Qwen3 Next 80B A3B Instruct

Qwen3 Next 80B A3B Instruct is an 80-billion-parameter hybrid Transformer-Mamba model that activates only 3B parameters per token, delivering 10x inference throughput over dense alternatives at a native context window of 262.1K tokens.

index.ts
import { streamText } from 'ai'
const result = streamText({
model: 'alibaba/qwen3-next-80b-a3b-instruct',
prompt: 'Why is the sky blue?'
})

Frequently Asked Questions

  • What does "80B-A3B" mean in this model's name?

    "80B" refers to 80 billion total parameters in the MoE pool; "A3B" indicates that approximately 3 billion parameters are activated per token. Only 10 of 512 experts fire for each token, giving the model a 3.75% activation ratio.

  • How does Hybrid Transformer-Mamba architecture affect performance on long contexts?

    The architecture alternates Gated DeltaNet (linear attention) with sparse Gated Attention. Linear attention scales sub-quadratically with sequence length, enabling the model to process sequences of 262.1K tokens with significantly lower compute than a fully quadratic attention model.

  • What is the throughput advantage over a dense model?

    On sequences of 32K tokens or longer, Qwen3 Next 80B A3B Instruct achieves approximately 10x higher throughput than a comparable Qwen3-32B dense model, according to technical specifications.

  • Does this model support a thinking or reasoning mode?

    No. The Instruct variant is optimized for direct instruction following without thinking traces. The Qwen3-Next-80B-A3B-Thinking variant provides reasoning mode.
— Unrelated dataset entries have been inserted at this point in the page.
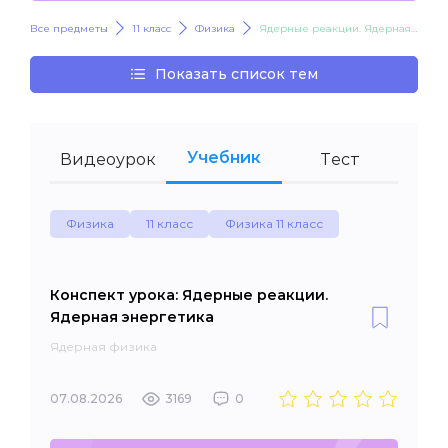
Все предметы
11 класс
Физика
Ядерные реакции. Ядерная энергетика
Показать список тем
Учебник
Видеоурок
Тест
Физика
11 класс
Физика 11 класс
Конспект урока: Ядерные реакции.
Ядерная энергетика
Ядерная физика
07.08.2026
3169
0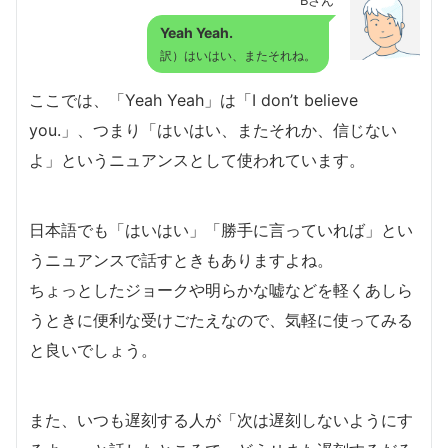
Bさん
Yeah Yeah.
訳）はいはい、またそれね。
ここでは、「Yeah Yeah」は「I don’t believe
you.」、つまり「はいはい、またそれか、信じない
よ」というニュアンスとして使われています。
日本語でも「はいはい」「勝手に言っていれば」とい
うニュアンスで話すときもありますよね。
ちょっとしたジョークや明らかな嘘などを軽くあしら
うときに便利な受けごたえなので、気軽に使ってみる
と良いでしょう。
また、いつも遅刻する人が「次は遅刻しないようにす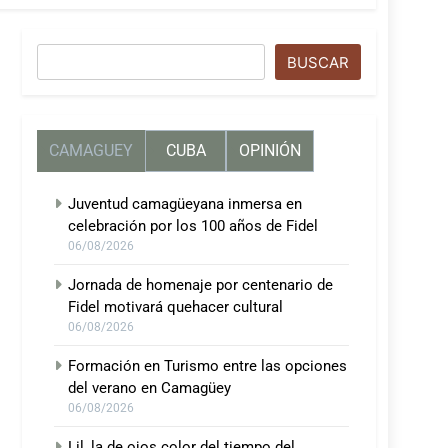
Buscar
BUSCAR
CAMAGUEY
CUBA
OPINIÓN
Juventud camagüeyana inmersa en
celebración por los 100 años de Fidel
06/08/2026
Jornada de homenaje por centenario de
Fidel motivará quehacer cultural
06/08/2026
Formación en Turismo entre las opciones
del verano en Camagüey
06/08/2026
Lil, la de ojos color del tiempo del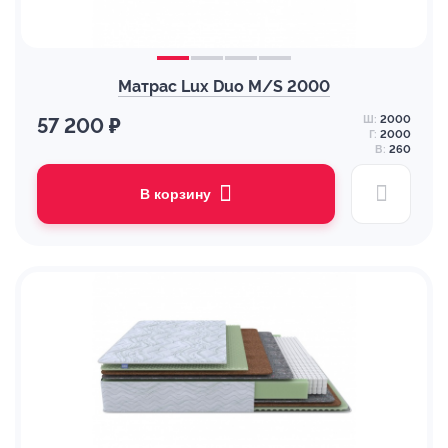
Матрас Lux Duo M/S 2000
Ш:
2000
57 200 ₽
Г:
2000
В:
260
В корзину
  • What is the maximum context length?

    The native context is 262.1K tokens. Using YaRN rope scaling, this can be extended to approximately one million tokens. The model achieves 80.3% accuracy on the 1M RULER extreme-context benchmark.

  • What benchmarks has this model been evaluated on?

    Key scores include MMLU-Pro (80.6), MMLU-Redux (90.9), GPQA (72.9), AIME25 (69.5), LiveCodeBench (56.6), Arena-Hard v2 (82.7), and BFCL-v3 (70.3) for function calling.

  • Is Multi-Token Prediction supported?

    Yes. Multi-Token Prediction further accelerates inference beyond the baseline throughput gains from the sparse MoE architecture.